Alla presentazione hanno preso parte Salvatore Augello, presidente dell’Anpi di Serradifalco e Montedoro, Daniele Territo, presidente del Consiglio comunale di Serradifalco, Cettina Blando della Fondazione Sicana, Giuseppe Cammarata, presidente provinciale dell’Anpi, e Carmelo Locurto, giornalista, storico, docente e autore della pubblicazione. L’incontro è stato dedicato alla figura di Giuseppe Nicosia, protagonista di una vicenda umana e civile che si intreccia con la storia della Resistenza italiana. Nato nel 1923, Nicosia combatté nelle fila della Brigata Belbo, distinguendosi nella lotta contro il fascismo e contribuendo, con il suo impegno, alla difesa dei valori di libertà e democrazia.

Nel corso dell’evento è emerso il ritratto di un uomo semplice ma determinato. Figlio di una famiglia di umili agricoltori, fu prima contadino e successivamente minatore. Le testimonianze e gli approfondimenti storici ne hanno evidenziato il coraggio, la lealtà e la fermezza morale, qualità che gli consentirono di restare sempre fedele agli ideali della causa partigiana. La sua esistenza si è sviluppata attraverso tre tappe fondamentali: Raffadali, suo paese natale e luogo dell’infanzia trascorsa nei campi; Serradifalco, dove lavorò nelle miniere; e infine Caltanissetta, città nella quale vive ancora oggi.
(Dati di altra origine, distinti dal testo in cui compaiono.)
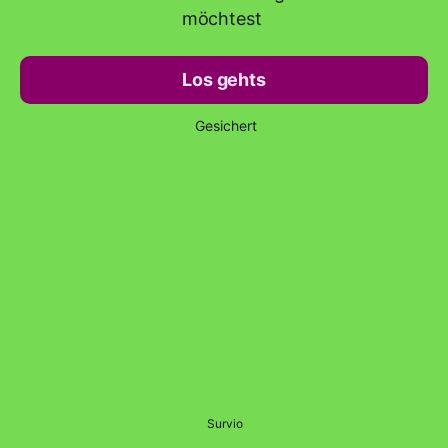
möchtest
Los gehts
Gesichert
Survio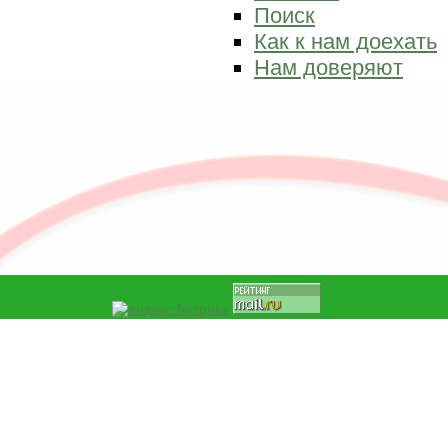
Поиск
Как к нам доехать
Нам доверяют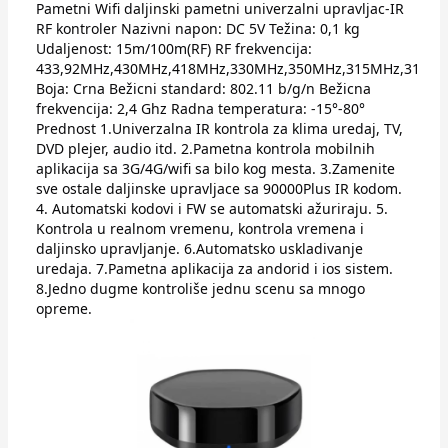
Pametni Wifi daljinski pametni univerzalni upravljac-IR
RF kontroler Nazivni napon: DC 5V Težina: 0,1 kg
Udaljenost: 15m/100m(RF) RF frekvencija:
433,92MHz,430MHz,418MHz,330MHz,350MHz,315MHz,310M
Boja: Crna Bežicni standard: 802.11 b/g/n Bežicna
frekvencija: 2,4 Ghz Radna temperatura: -15°-80°
Prednost 1.Univerzalna IR kontrola za klima uredaj, TV,
DVD plejer, audio itd. 2.Pametna kontrola mobilnih
aplikacija sa 3G/4G/wifi sa bilo kog mesta. 3.Zamenite
sve ostale daljinske upravljace sa 90000Plus IR kodom.
4. Automatski kodovi i FW se automatski ažuriraju. 5.
Kontrola u realnom vremenu, kontrola vremena i
daljinsko upravljanje. 6.Automatsko uskladivanje
uredaja. 7.Pametna aplikacija za andorid i ios sistem.
8.Jedno dugme kontroliše jednu scenu sa mnogo
opreme.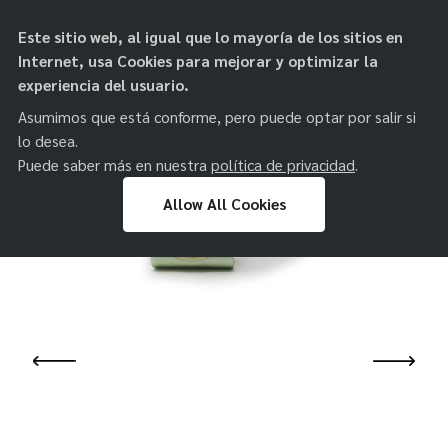
objetos de
Este sitio web, al igual que lo mayoría de los sitios en
paz
Internet, usa Cookies para mejorar y optimizar la
experiencia del usuario.
Asumimos que está conforme, pero puede optar por salir si
lo desea.
Puede saber más en nuestra
política de privacidad
.
Allow All Cookies
Skip
to
content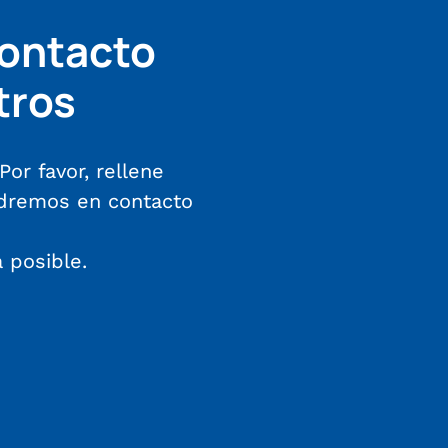
ontacto
tros
Por favor, rellene
ndremos en contacto
 posible.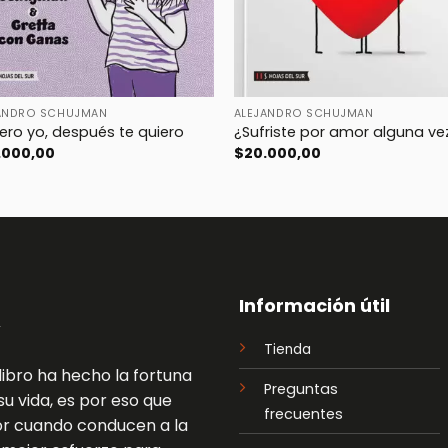
ANDRO SCHUJMAN
ALEJANDRO SCHUJMAN
ero yo, después te quiero
¿Sufriste por amor alguna ve
.000,00
$
20.000,00
Información útil
Tienda
libro ha hecho la fortuna
Preguntas
u vida, es por eso que
frecuentes
lor cuando conducen a la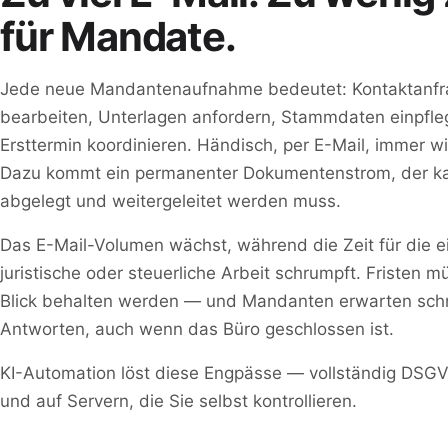
für Mandate.
Jede neue Mandantenaufnahme bedeutet: Kontaktanfr
bearbeiten, Unterlagen anfordern, Stammdaten einpfle
Ersttermin koordinieren. Händisch, per E-Mail, immer w
Dazu kommt ein permanenter Dokumentenstrom, der kat
abgelegt und weitergeleitet werden muss.
Das E-Mail-Volumen wächst, während die Zeit für die e
juristische oder steuerliche Arbeit schrumpft. Fristen 
Blick behalten werden — und Mandanten erwarten schn
Antworten, auch wenn das Büro geschlossen ist.
KI-Automation löst diese Engpässe — vollständig DSG
und auf Servern, die Sie selbst kontrollieren.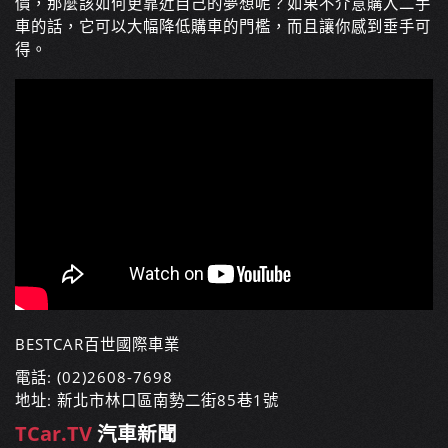
價，那麼該如何更靠近自己的夢想呢？如果不介意購入二手
車的話，它可以大幅降低購車的門檻，而且讓你感到垂手可
得。
BESTCAR百世國際車業
電話: (02)2608-7698
地址: 新北市林口區南勢二街85巷1號
TCar.TV
汽車新聞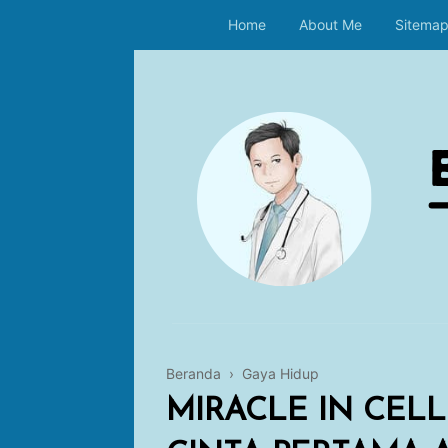
Home
About Me
Sitema
Beranda
›
Gaya Hidup
MIRACLE IN CELL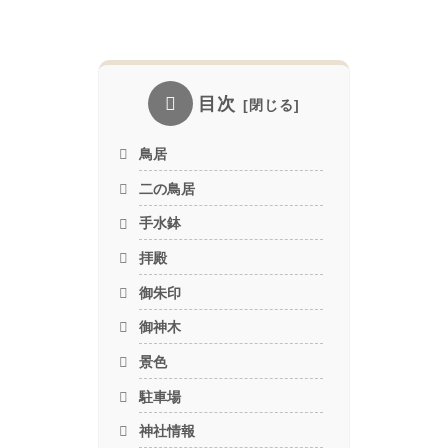
目次
鳥居
二の鳥居
手水鉢
拝殿
御朱印
御神木
景色
駐車場
神社情報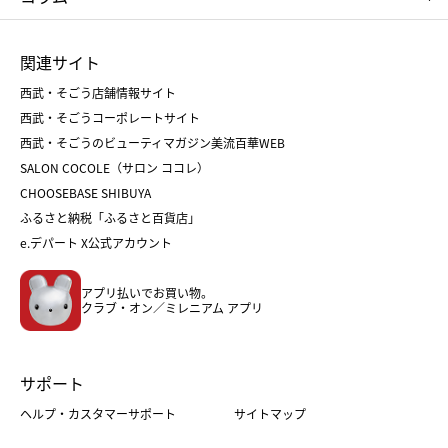
ひな人形
五月人形
お中元
お歳暮
ランドセル
母の日
関連サイト
菓子折り
手土産
父の日
クリスマス
和菓子
お取り寄せ
西武・そごう店舗情報サイト
クリスマスケーキ
おせち
西武・そごうコーポレートサイト
人気のギフト
福袋
福袋
バレンタイン
西武・そごうのビューティマガジン美流百華WEB
バレンタイン
ホワイトデー
ホワイトデー
SALON COCOLE（サロン ココレ）
おせち
母の日
CHOOSEBASE SHIBUYA
父の日
コスメ
ふるさと納税「ふるさと百貨店」
フード
レディースファッション
e.デパート X公式アカウント
メンズファッション＆スポーツ
キッズ・ベビー
アプリ払いでお買い物。
ホーム・キッチン＆アート
クラブ・オン／ミレニアム アプリ
サポート
ヘルプ・カスタマーサポート
サイトマップ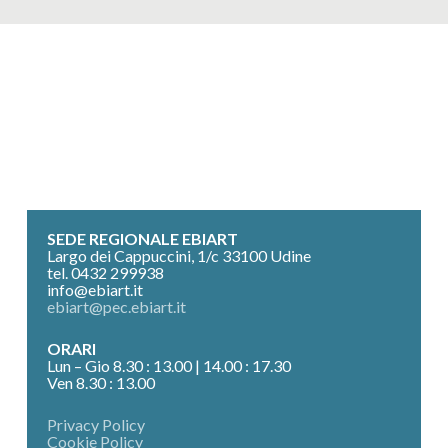
SEDE REGIONALE EBIART
Largo dei Cappuccini, 1/c 33100 Udine
tel.
0432 299938
info@ebiart.it
ebiart@pec.ebiart.it
ORARI
Lun – Gio 8.30 : 13.00 | 14.00 : 17.30
Ven 8.30 : 13.00
Privacy Policy
Cookie Policy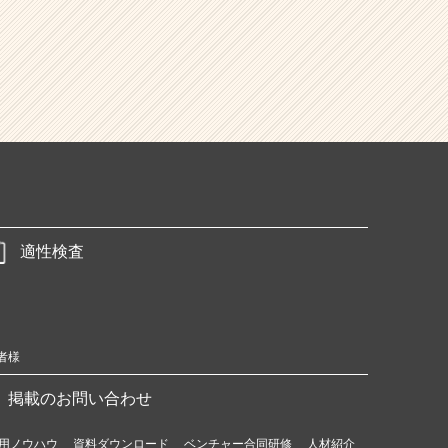
適性検査
者様
掲載のお問い合わせ
用ノウハウ
資料ダウンロード
ベンチャー合同研修
人材紹介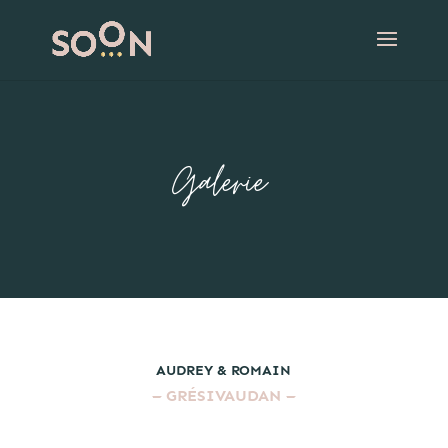
Galerie
AUDREY & ROMAIN
–
GRÉSIVAUDAN
–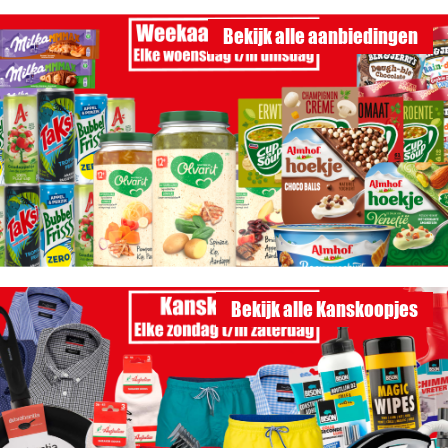
Bekijk alle aanbiedingen
Bekijk alle Kanskoopjes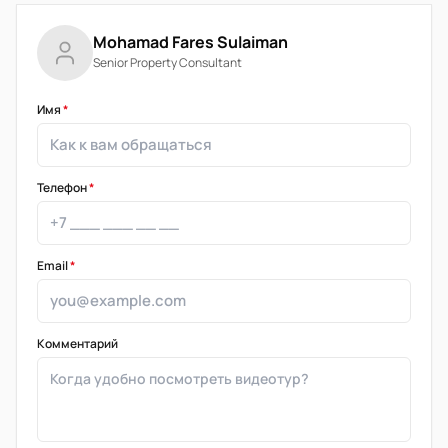
Mohamad Fares Sulaiman
Senior Property Consultant
Имя
*
Телефон
*
Email
*
Комментарий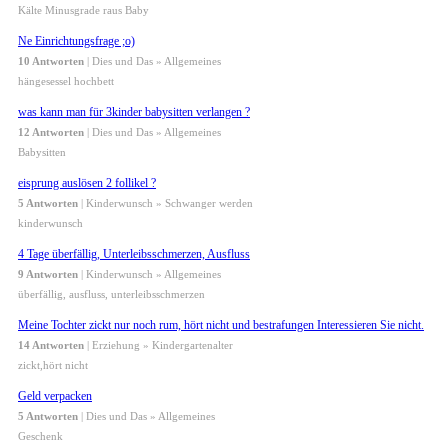
Kälte Minusgrade raus Baby
Ne Einrichtungsfrage ;o)
10 Antworten
| Dies und Das » Allgemeines
hängesessel hochbett
was kann man für 3kinder babysitten verlangen ?
12 Antworten
| Dies und Das » Allgemeines
Babysitten
eisprung auslösen 2 follikel ?
5 Antworten
| Kinderwunsch » Schwanger werden
kinderwunsch
4 Tage überfällig, Unterleibsschmerzen, Ausfluss
9 Antworten
| Kinderwunsch » Allgemeines
überfällig, ausfluss, unterleibsschmerzen
Meine Tochter zickt nur noch rum, hört nicht und bestrafungen Interessieren Sie nicht.
14 Antworten
| Erziehung » Kindergartenalter
zickt,hört nicht
Geld verpacken
5 Antworten
| Dies und Das » Allgemeines
Geschenk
Per il caratteristico fazzoletto azzurro che portava al collo, era conosciuto come il “partigiano azzurro”.
Il volume si apre con la prefazione di Salvatore Augello e con l’introduzione di Carmelo Locurto, che ha ricostruito con rigore documentale e attenzione storica la vicenda di Nicosia. Nel corso della serata è stato inoltre annunciato il prossimo Quaderno culturale, dedicato al partigiano Calogero Palumbo. La collana era stata inaugurata con una pubblicazione dedicata a Gaspare Piazza. Il messaggio emerso dall’incontro è stato chiaro: custodire e trasmettere la memoria rappresenta un dovere civile. Come sottolineano Augello e Locurto, raccontare queste storie significa preservarle dall’oblio e consegnarle alle nuove generazioni, affinché le esperienze del passato continuino a essere un monito per il presente. In questo intreccio tra grande storia e vicende individuali si trova il valore più autentico della memoria collettiva.